Shakespearean is at its best when it is dealing with concrete historical matters, chronicling how Shakespeare survived in a treacherous period. Interesting sections on the fortunes of the Earl of Essex and the Gunpowder Plot of 1605 provide an astute look at the ways that the Bard changed as an artist as he grew closer to court power and became a burgher. Still, even some of the volume’s speculation about the past falls short, with potted stuff about Shakespeare’s competition with Christopher Marlowe and the Bard’s reception in America. McCrum is also a bit gullible. He visits the Folger Shakespeare Library in Washington D.C. and accepts what he is told by a higher-up: “… especially in troubled times, members of Congress increase their visits to the Folger — ‘They feel that Shakespeare is somehow part of their story.'” Increase? Jim Jordan rolling up his sleeves to think long and hard about the ‘deep state’ as he thumbs through Julius Caesar? I don’t buy it … I want the names of the solons who regularly thumb through the First Folio.

McCrum tells us that he is a member of a long-standing Shakespeare lovers club, all-male until recently. Is it any surprise that the group’s favorite directors are all men (Deborah Warner anyone? Her 1989 RSC staging of Titus Andronicus was terrific.) As for the guys’ critical smarts, I have my reservations. At one point, we hear that the crew was struck agog when it heard Derek Jacobi’s King Lear whisper the line “Blow, winds, and crack your cheeks! Rage, blow! You cataracts and hurricanoes, spout.” Of course, cutting against audience expectations is a venerable actor’s trick — Laurence Olivier was a master at lowering the volume so audiences were forced to lean in. It is a valuable lesson about modulation that those who think they must celebrate Shakespeare by cracking their cheeks would do well to heed.

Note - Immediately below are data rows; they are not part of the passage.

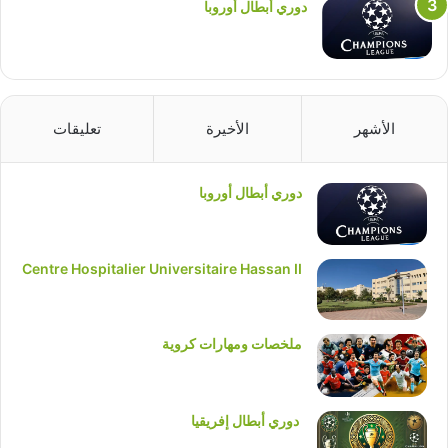
دوري أبطال أوروبا
الأشهر
الأخيرة
تعليقات
دوري أبطال أوروبا
Centre Hospitalier Universitaire Hassan II
ملخصات ومهارات كروية
دوري أبطال إفريقيا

Bill Marx is the Editor-in-Chief of the Arts Fuse. For just about four decades, he has written about arts and culture for print, broadcast, and online. He has regularly reviewed theater for National Public Radio Station WBUR and the Boston Globe. He created and edited WBUR Online Arts, a cultural webzine that in 2004 won an Online Journalism Award for Specialty Journalism. In 2007 he created the Arts Fuse, an online magazine dedicated to covering arts and culture in Boston and throughout New England.

1 Comment

  1. Bill Marx, Editor of The Arts Fuse on September 17, 2021 at 6:40 pm

    Just finished reading much better book on the qualities that make Shakespeare … Shakespeare. I would highly recommend Emma Smith’s This is Shakespeare (Pantheon Books, 2019). Her Bard is no “Merrie Ole England” saint or transcendent inventor of the human. This is an at times wobbly dramatist whose “plays are constitutionally incomplete .. their gappiness and their ambiguities produce creative readings. These radical uncertainties function as dramatic and intellectual cues to readers, playgoers and theatre-makers … Shakespeare’s characters, plots and unanswered questions provide space for us to think, interrogate and experience different potential outcomes. Shakespeare’s plays aren’t monuments to revere, or puzzles to resolve. They are partial, shifting, unstable survivals from a very different world which have the extraordinary ability to ventriloquize and stimulate our current concerns.” The Shakespeare we see reflects the Bard that we want.

    Each of the academic’s 20 chapters (Smith is a professor of Shakespeare Studies at Oxford University) takes up a play, and there are some fascinating speculations here, particularly her discussion of the fear of incest in The Winter’s Tale and a surprisingly revelatory examination of the death of Cinna the poet in Julius Caesar. This is a scene that is often cut in performance. It shouldn’t be.

    Smith is good at calling out instances of misogyny (Lady Macbeth), racism (Portia), and colonialism (Prospero). But why no mention of anti-semitism in her look at Merchant of Venice? Overall, though, this is a readable, fresh look at the plays that leaves you wanting more. For example, there’s no chapter on Timon of Athens, though Smith refers (tantalizingly) to its “satiric anti-heroism.” I yearn for This is Shakespeare II.